John 4:9 - Joseph Benson’s Commentary on the Old and New Testaments

Bible Comments

Then saith the woman, How is it that thou, being a Jew As it appears by thy habit and dialect thou art; askest drink of me, &c., for the Jews have no dealings Or rather, no friendly intercourse; with the Samaritans They would receive no kind of favour from them. That the expression, no dealings, as Dr. Campbell justly observes, “implies too much to suit the sense of this passage, is manifest from the preceding verse, where we are told, that the disciples were gone into the Samaritan city Sychar to buy food. The verb συγχραομαι, is one of those called απαξ λεγομενα, once used: it does not occur in any other place of the New Testament, or in the Septuagint. The Pharisees were in their traditions nice distinguishers.

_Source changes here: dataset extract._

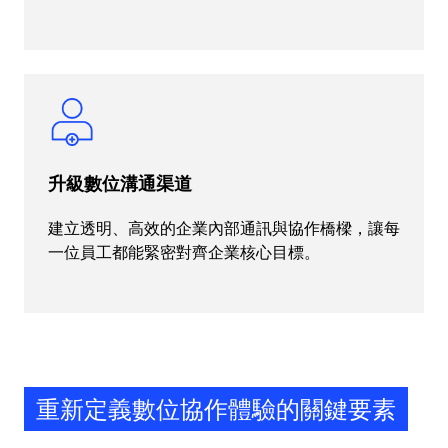
升級數位溝通渠道
建立透明、高效的企業內部通訊與協作橋樑，讓每
一位員工都能緊密對齊企業核心目標。
重新定義數位協作體驗的關鍵要素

Buying and selling with the Samaritans were permitted, because that was considered as an intercourse merely of interest or convenience; borrowing and lending, much more asking or accepting any favour, was prohibited; because that was regarded as an intercourse of friendship, which they thought it impious to maintain with those whom they looked upon as the enemies of God.”

John 4:9

9 Then saith the woman of Samaria unto him, How is it that thou, being a Jew, askest drink of me, which am a woman of Samaria? for the Jews have no dealings with the Samaritans.